> Exercise
An exact reproduction of the records is required, with all pictures omitted.
——
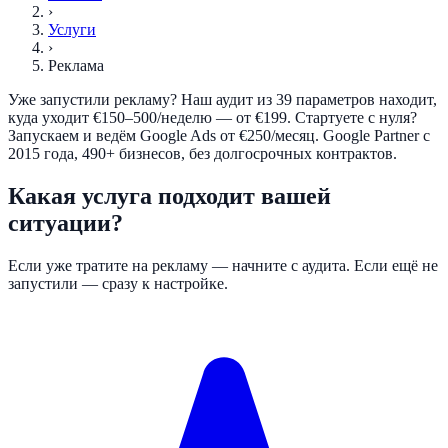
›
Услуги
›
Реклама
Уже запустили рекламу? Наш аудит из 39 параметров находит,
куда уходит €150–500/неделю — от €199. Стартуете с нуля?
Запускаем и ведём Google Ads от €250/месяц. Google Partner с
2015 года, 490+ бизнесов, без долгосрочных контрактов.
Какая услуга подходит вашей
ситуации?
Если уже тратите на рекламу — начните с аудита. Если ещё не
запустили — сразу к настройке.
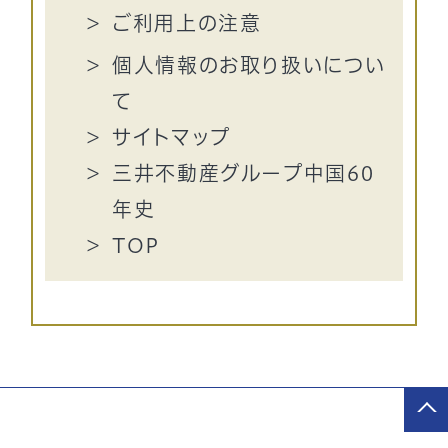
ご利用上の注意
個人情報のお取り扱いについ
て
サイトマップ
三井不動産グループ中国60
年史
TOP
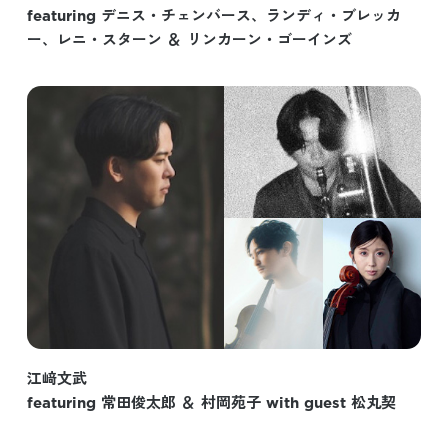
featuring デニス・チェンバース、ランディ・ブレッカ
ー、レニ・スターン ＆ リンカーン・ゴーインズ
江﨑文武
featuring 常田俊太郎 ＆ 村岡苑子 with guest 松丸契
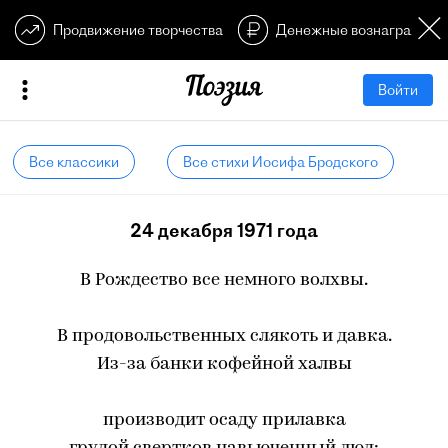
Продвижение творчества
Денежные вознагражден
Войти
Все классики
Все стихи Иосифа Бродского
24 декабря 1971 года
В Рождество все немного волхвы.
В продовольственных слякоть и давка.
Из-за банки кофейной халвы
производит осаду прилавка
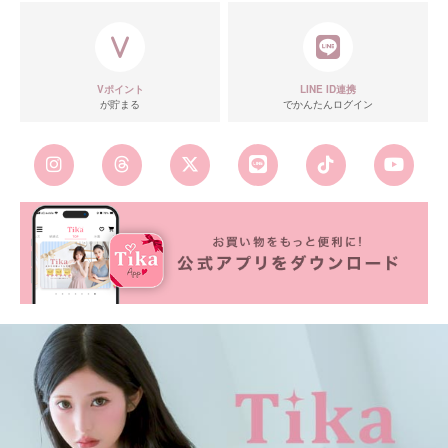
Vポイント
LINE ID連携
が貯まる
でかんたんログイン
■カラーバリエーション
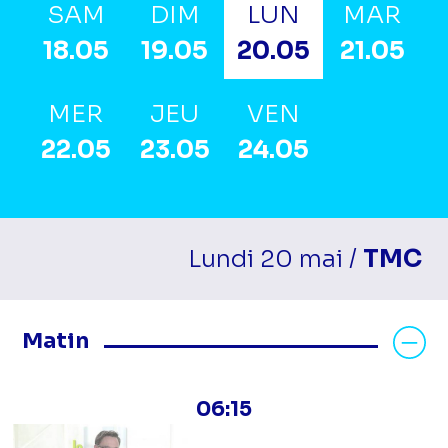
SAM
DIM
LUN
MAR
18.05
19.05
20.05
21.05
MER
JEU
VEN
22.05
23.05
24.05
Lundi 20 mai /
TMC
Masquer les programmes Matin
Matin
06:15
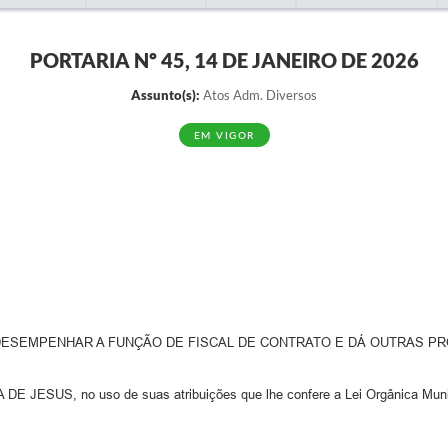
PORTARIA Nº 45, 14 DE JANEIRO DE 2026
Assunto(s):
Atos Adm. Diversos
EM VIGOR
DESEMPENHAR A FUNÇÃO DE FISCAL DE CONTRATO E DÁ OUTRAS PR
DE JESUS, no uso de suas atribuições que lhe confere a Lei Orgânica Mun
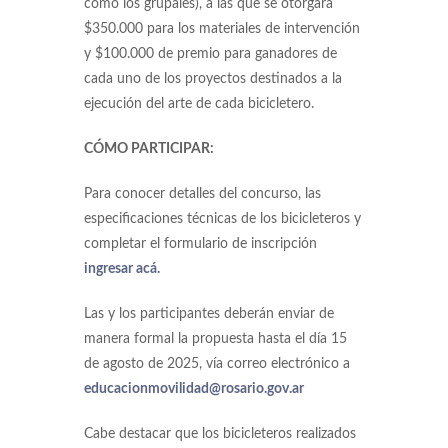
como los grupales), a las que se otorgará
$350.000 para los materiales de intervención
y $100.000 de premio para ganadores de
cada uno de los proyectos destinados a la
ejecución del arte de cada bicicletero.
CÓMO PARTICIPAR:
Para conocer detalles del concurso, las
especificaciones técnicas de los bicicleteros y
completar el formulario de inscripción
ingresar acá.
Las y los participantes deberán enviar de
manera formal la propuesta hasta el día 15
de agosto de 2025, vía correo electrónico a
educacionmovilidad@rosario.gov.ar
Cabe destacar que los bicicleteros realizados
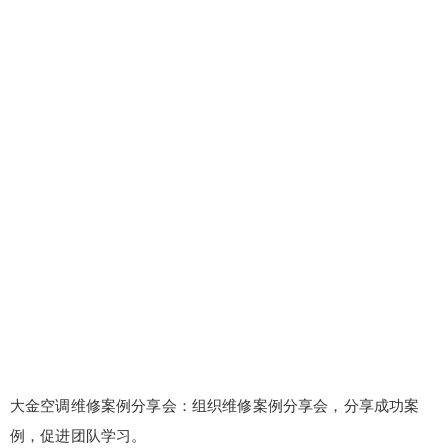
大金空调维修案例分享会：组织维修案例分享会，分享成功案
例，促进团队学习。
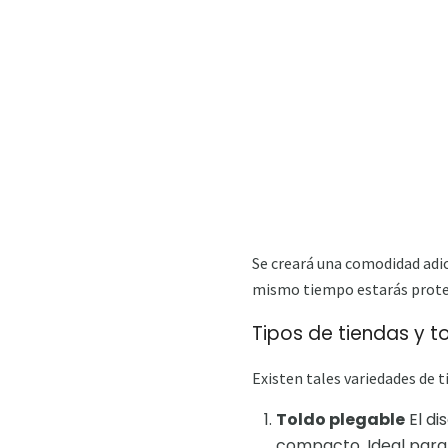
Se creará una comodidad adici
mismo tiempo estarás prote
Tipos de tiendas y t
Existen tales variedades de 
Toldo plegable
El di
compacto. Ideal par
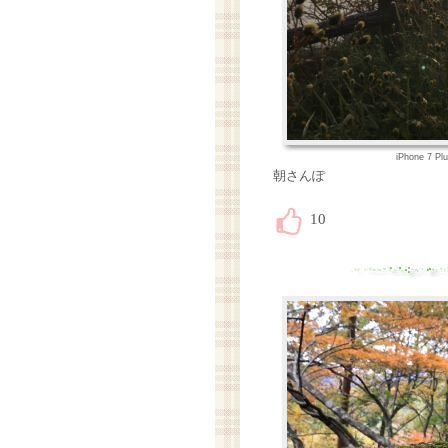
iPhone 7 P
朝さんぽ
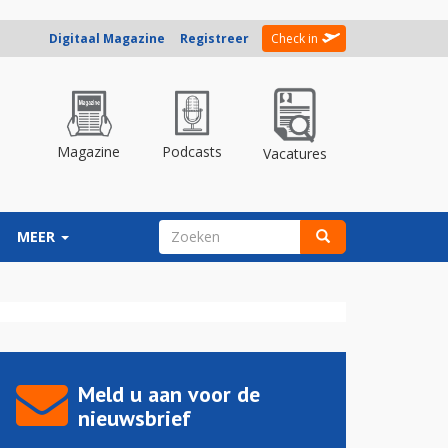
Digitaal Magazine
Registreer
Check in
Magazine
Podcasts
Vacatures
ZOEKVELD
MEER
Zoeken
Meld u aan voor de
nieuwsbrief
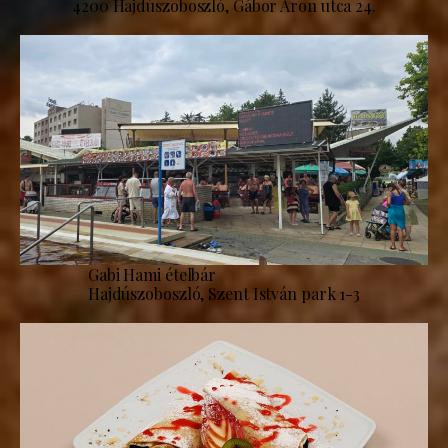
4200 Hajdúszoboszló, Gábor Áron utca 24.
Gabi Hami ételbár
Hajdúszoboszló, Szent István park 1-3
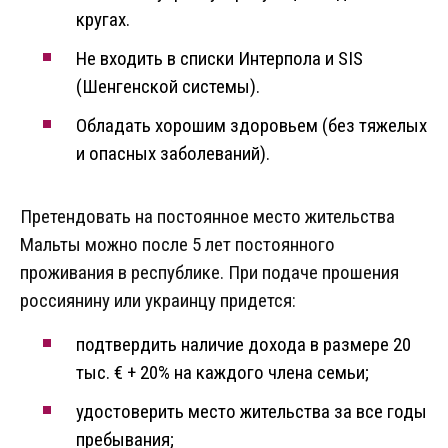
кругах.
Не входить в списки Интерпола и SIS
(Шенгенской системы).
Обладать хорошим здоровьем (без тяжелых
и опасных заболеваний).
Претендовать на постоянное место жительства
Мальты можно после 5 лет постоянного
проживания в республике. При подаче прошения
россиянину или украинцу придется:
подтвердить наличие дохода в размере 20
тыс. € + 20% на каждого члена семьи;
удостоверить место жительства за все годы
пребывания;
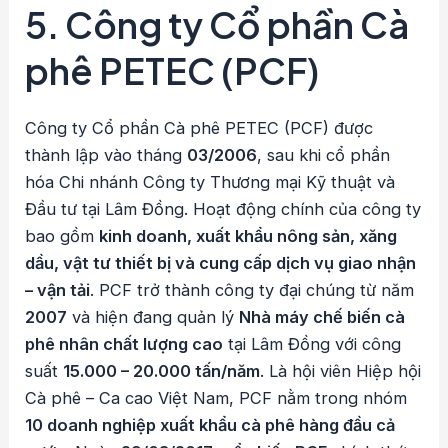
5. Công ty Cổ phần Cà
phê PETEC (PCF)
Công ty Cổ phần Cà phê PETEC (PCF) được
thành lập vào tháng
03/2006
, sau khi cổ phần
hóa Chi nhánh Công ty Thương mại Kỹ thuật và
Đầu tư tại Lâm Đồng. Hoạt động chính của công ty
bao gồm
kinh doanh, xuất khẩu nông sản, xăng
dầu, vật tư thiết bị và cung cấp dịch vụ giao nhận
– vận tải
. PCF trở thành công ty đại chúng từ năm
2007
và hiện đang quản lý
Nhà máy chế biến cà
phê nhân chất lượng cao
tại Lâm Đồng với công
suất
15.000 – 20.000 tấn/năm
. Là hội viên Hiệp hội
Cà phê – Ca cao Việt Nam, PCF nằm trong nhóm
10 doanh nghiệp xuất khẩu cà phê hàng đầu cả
——
> Solution to the exercise
›
Услуги
›
Реклама
Уже запустили рекламу? Наш аудит из 39 параметров находит,
куда уходит €150–500/неделю — от €199. Стартуете с нуля?
Запускаем и ведём Google Ads от €250/месяц. Google Partner с
2015 года, 490+ бизнесов, без долгосрочных контрактов.
Какая услуга подходит вашей
ситуации?
Если уже тратите на рекламу — начните с аудита. Если ещё не
запустили — сразу к настройке.
ご利用上の注意
個人情報のお取り扱いについ
て
サイトマップ
三井不動産グループ中国60
年史
TOP
featuring デニス・チェンバース、ランディ・ブレッカ
ー、レニ・スターン ＆ リンカーン・ゴーインズ
江﨑文武
featuring 常田俊太郎 ＆ 村岡苑子 with guest 松丸契
Продвижение творчества
Денежные вознагражден
Войти
Все классики
Все стихи Иосифа Бродского
24 декабря 1971 года
В Рождество все немного волхвы.
В продовольственных слякоть и давка.
Из-за банки кофейной халвы
производит осаду прилавка
Vポイント
LINE ID連携
が貯まる
でかんたんログイン
■カラーバリエーション
SAM
DIM
LUN
MAR
18.05
19.05
20.05
21.05
MER
JEU
VEN
22.05
23.05
24.05
Lundi 20 mai /
TMC
Masquer les programmes Matin
Matin
06:15
PORTARIA Nº 45, 14 DE JANEIRO DE 2026
Assunto(s):
Atos Adm. Diversos
EM VIGOR
DESEMPENHAR A FUNÇÃO DE FISCAL DE CONTRATO E DÁ OUTRAS PR
DE JESUS, no uso de suas atribuições que lhe confere a Lei Orgânica Mun
como los grupales), a las que se otorgará
$350.000 para los materiales de intervención
y $100.000 de premio para ganadores de
cada uno de los proyectos destinados a la
ejecución del arte de cada bicicletero.
CÓMO PARTICIPAR:
Para conocer detalles del concurso, las
especificaciones técnicas de los bicicleteros y
completar el formulario de inscripción
ingresar acá.
Las y los participantes deberán enviar de
manera formal la propuesta hasta el día 15
de agosto de 2025, vía correo electrónico a
educacionmovilidad@rosario.gov.ar
Cabe destacar que los bicicleteros realizados
大金空调维修案例分享会：组织维修案例分享会，分享成功案
例，促进团队学习。
Se creará una comodidad adici
mismo tiempo estarás prote
Tipos de tiendas y t
Existen tales variedades de 
Toldo plegable
El di
compacto. Ideal par
iPhone 7 P
朝さんぽ
Digitaal Magazine
Registreer
Check in
Magazine
Podcasts
Vacatures
ZOEKVELD
MEER
Zoeken
Meld u aan voor de
nieuwsbrief
4200 Hajdúszoboszló, Gábor Áron utca 24.
Gabi Hami ételbár
Hajdúszoboszló, Szent István park 1-3
кругах.
Не входить в списки Интерпола и SIS
(Шенгенской системы).
Обладать хорошим здоровьем (без тяжелых
и опасных заболеваний).
Претендовать на постоянное место жительства
Мальты можно после 5 лет постоянного
проживания в республике. При подаче прошения
россиянину или украинцу придется:
подтвердить наличие дохода в размере 20
тыс. € + 20% на каждого члена семьи;
удостоверить место жительства за все годы
пребывания;
5. Công ty Cổ phần Cà
phê PETEC (PCF)
Công ty Cổ phần Cà phê PETEC (PCF) được
thành lập vào tháng
03/2006
, sau khi cổ phần
hóa Chi nhánh Công ty Thương mại Kỹ thuật và
Đầu tư tại Lâm Đồng. Hoạt động chính của công ty
bao gồm
kinh doanh, xuất khẩu nông sản, xăng
dầu, vật tư thiết bị và cung cấp dịch vụ giao nhận
– vận tải
. PCF trở thành công ty đại chúng từ năm
2007
và hiện đang quản lý
Nhà máy chế biến cà
phê nhân chất lượng cao
tại Lâm Đồng với công
suất
15.000 – 20.000 tấn/năm
. Là hội viên Hiệp hội
Cà phê – Ca cao Việt Nam, PCF nằm trong nhóm
10 doanh nghiệp xuất khẩu cà phê hàng đầu cả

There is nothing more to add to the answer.